SAVANNAH, GA (WTOC) -The emergency call on March 10 got the heartbeats of one Coast Guard crew moving even faster than usual. They were dispatched to rescue two Marines that were forced to eject from an F-18 over the Atlantic Ocean.
"Especially when you hear,' F-18, on fire, hadn't contacted the water yet.' It heightens, it elevates, everything," described aviation survival technician Chris Wheeler, a Coast Guard diver.
"Lots of us went through flight school. Lots of us worked closely with these kinds of guys," added Lt. Jeff Jacobs, the crew's pilot.
The jet went down off the South Carolina coast. That day, the four man team from Savannah was working one of their regular shifts in Charleston.

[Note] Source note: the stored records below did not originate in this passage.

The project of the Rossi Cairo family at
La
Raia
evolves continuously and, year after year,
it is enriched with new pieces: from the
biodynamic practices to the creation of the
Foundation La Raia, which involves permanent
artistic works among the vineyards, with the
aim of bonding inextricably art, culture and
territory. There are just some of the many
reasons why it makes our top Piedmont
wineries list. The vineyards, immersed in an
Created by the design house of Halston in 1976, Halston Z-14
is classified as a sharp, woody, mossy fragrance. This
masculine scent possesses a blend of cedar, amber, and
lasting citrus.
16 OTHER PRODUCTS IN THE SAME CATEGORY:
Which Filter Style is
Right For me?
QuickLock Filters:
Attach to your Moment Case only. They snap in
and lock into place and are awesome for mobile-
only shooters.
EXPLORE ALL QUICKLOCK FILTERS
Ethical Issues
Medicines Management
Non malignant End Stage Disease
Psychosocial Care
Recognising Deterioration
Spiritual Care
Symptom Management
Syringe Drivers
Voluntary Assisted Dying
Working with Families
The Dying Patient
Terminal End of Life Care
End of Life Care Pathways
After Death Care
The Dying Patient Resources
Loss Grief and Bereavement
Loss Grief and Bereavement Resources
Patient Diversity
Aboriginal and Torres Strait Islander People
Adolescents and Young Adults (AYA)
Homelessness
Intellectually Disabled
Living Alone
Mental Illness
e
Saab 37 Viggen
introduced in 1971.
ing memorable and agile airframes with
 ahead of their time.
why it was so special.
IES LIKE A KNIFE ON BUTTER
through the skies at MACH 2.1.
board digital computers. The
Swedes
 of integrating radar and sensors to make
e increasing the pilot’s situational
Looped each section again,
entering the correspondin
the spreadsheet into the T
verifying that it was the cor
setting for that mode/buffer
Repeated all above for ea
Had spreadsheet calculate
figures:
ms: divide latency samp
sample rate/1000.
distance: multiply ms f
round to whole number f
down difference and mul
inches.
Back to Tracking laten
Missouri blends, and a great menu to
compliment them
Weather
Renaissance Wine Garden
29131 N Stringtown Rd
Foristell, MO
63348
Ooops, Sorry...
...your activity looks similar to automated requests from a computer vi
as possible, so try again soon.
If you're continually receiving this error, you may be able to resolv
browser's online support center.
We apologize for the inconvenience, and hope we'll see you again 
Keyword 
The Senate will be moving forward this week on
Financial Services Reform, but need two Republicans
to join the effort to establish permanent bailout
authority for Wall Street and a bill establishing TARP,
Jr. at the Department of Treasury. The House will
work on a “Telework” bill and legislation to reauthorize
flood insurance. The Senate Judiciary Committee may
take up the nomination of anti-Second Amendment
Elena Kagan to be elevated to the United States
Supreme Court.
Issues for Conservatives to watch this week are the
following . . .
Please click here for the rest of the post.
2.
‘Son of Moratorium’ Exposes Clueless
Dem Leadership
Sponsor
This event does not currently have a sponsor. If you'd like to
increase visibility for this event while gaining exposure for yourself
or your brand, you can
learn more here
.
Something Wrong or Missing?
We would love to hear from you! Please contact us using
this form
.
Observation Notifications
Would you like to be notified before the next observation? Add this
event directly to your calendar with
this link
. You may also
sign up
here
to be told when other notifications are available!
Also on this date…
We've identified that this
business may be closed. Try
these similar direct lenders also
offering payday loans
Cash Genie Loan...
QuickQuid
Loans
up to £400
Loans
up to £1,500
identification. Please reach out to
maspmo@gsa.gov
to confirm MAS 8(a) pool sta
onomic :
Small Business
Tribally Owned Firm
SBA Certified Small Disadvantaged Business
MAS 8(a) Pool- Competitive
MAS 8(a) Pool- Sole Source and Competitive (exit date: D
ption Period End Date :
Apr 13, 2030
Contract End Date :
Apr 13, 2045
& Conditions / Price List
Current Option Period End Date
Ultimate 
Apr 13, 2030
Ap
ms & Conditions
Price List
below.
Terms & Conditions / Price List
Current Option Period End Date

"We were out in minimal time. It worked out for them because it we'd had to come from Savannah, it would have been an hour or so," Jacobs noted.
"As far as the rescue, it was pretty textbook, pretty straight forward. Take off, go to a point we already knew and look for someone we know is there," added Lt. j.g. Alex Drake, the co-pilot. "We knew this wouldn't be a wild goose chase."
The crew continued to receive information on the plane from Beaufort and tracking transmitters each jet pilot wore.
"They were waving their arms, definitely," Wheeler recalled. "One of the guys when I got into the water, left his raft and started swimming toward me."
"Everybody talks about these because they're memorable. And being my first hoisting, live hoist, we call them, was pretty exciting," added flight mechanic technician Drew Witruke.
The next morning, they flew right back to the same spot and found the black box recorder that would help show why the jet crashed.
"It was just awesome being there for somebody like that. Saving 2 lives is a nice thing to do," Witruke said.
"Just another day at the office," Jacobs said with a sly smile.
For their willingness to risk their lives, this time and others, they earn a WTOC Military Salute.